[Dataset entries]

++++++

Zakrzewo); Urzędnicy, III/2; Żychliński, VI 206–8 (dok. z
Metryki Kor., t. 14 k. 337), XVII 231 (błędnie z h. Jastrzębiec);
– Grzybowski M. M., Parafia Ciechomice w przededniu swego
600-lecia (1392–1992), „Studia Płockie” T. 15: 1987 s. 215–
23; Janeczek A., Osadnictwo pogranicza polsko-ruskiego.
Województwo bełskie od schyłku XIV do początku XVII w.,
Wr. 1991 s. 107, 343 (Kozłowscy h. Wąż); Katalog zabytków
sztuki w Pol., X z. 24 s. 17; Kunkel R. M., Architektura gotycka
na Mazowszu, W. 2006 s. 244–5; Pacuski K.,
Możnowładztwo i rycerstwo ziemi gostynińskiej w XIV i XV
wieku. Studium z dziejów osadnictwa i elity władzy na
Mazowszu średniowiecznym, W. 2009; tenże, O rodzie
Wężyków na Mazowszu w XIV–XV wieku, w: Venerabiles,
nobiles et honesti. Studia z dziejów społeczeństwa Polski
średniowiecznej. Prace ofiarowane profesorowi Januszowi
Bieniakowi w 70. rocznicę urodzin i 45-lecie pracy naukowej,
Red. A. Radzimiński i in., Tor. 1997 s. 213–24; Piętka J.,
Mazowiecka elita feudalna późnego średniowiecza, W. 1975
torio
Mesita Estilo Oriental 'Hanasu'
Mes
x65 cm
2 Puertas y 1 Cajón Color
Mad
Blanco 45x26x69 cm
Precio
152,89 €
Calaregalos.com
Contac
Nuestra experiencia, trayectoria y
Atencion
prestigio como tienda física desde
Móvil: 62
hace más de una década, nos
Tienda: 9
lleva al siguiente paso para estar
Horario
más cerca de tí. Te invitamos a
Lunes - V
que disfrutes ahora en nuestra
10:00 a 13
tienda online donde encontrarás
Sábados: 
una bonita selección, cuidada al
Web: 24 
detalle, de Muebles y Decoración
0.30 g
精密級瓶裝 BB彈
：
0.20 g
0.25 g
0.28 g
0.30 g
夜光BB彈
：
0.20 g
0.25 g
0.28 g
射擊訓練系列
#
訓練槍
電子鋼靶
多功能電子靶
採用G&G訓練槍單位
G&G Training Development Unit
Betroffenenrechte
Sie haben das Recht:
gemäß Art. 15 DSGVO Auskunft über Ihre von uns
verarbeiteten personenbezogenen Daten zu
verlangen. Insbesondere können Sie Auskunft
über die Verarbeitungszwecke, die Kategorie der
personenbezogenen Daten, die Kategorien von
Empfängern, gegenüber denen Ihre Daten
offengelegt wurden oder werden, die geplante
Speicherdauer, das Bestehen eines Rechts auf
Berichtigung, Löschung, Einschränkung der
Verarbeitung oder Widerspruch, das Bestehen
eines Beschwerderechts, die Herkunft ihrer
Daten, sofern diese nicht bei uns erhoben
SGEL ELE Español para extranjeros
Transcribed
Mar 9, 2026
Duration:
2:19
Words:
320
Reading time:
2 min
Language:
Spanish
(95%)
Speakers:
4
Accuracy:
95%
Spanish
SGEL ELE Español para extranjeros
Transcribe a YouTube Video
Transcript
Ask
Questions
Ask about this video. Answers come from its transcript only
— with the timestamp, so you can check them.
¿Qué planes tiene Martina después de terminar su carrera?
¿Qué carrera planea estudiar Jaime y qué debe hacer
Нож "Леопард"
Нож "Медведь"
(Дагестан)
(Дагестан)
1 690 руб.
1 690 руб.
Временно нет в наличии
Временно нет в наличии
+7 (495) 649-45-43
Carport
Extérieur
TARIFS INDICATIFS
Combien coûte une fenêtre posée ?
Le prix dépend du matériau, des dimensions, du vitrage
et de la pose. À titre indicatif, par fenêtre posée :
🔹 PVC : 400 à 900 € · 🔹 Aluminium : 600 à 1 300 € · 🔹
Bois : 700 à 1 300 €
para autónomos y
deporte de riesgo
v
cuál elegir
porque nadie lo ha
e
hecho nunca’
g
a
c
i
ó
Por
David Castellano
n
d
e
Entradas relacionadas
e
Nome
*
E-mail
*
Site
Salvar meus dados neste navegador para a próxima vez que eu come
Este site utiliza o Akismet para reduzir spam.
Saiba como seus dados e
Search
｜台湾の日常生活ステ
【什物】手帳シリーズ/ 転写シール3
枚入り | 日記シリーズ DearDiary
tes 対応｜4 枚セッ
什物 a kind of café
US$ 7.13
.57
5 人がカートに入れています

++++++

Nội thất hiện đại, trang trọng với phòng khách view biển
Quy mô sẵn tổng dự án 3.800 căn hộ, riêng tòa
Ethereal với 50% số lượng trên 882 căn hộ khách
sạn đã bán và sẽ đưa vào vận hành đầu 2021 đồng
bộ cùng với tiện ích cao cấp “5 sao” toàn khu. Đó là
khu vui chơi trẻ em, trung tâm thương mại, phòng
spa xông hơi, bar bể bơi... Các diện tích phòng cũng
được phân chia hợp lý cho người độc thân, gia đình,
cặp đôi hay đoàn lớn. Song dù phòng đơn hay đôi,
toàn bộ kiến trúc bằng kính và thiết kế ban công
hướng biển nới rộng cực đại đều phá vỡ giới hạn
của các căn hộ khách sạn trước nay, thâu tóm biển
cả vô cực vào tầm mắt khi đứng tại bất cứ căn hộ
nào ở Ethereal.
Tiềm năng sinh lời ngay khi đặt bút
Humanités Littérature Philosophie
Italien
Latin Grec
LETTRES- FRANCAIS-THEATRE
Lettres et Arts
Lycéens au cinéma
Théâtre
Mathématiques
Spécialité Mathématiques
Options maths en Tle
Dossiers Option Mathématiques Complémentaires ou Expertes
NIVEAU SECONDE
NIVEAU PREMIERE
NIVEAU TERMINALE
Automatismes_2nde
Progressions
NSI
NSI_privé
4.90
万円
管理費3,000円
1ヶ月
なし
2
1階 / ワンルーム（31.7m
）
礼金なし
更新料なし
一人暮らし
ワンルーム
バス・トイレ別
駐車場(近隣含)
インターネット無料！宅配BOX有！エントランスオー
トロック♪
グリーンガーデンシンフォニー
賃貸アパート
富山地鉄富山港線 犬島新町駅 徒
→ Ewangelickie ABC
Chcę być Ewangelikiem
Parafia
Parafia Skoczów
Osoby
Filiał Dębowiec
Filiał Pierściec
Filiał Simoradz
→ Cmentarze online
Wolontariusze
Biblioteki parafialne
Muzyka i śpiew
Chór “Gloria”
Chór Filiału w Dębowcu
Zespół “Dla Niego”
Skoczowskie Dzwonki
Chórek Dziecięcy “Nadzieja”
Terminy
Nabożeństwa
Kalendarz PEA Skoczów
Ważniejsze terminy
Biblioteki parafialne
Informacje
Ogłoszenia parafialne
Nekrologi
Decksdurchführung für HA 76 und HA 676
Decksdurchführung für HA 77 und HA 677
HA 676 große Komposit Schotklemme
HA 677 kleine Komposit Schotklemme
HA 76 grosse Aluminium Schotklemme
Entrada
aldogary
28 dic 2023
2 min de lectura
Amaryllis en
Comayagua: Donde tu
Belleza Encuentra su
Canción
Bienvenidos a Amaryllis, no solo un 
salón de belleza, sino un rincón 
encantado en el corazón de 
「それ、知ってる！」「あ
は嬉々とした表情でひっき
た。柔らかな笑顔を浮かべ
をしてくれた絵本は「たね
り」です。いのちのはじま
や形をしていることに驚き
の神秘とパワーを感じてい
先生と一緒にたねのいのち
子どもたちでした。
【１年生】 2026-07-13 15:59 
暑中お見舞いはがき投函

++++++

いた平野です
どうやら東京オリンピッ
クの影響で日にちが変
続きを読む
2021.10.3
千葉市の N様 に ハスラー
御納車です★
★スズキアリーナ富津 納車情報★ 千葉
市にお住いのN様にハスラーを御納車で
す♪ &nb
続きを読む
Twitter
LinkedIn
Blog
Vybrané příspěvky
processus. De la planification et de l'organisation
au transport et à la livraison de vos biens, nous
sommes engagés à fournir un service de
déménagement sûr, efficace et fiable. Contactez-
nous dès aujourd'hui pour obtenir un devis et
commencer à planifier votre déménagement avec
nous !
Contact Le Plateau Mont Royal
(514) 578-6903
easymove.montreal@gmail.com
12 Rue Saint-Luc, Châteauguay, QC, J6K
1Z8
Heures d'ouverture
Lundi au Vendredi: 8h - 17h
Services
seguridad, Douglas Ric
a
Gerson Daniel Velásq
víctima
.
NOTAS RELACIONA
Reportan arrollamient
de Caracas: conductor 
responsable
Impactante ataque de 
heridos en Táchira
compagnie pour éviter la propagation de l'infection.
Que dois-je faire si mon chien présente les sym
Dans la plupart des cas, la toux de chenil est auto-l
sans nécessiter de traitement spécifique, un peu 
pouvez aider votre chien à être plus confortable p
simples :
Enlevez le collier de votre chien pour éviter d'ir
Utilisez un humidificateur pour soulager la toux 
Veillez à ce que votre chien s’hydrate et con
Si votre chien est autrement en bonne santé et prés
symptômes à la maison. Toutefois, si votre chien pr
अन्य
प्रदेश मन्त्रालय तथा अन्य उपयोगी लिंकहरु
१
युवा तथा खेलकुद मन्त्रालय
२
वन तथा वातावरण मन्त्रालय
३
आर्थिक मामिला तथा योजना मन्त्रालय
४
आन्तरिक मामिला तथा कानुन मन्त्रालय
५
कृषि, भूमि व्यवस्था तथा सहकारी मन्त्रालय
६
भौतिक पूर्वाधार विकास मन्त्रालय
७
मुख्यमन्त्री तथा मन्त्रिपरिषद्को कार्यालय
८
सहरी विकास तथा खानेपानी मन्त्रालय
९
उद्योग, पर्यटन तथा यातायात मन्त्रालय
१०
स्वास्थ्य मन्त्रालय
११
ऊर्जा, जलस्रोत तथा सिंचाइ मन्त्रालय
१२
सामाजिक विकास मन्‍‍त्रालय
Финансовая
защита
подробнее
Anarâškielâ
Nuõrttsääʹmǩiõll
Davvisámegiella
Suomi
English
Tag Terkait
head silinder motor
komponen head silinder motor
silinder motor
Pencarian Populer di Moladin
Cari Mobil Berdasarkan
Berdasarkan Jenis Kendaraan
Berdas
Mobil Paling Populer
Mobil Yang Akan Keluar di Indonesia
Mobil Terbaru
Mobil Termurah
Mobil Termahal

++++++

The problem. For each line above that carries the word "silinder", copy it out.

Written solution.
head silinder motor
komponen head silinder motor
silinder motor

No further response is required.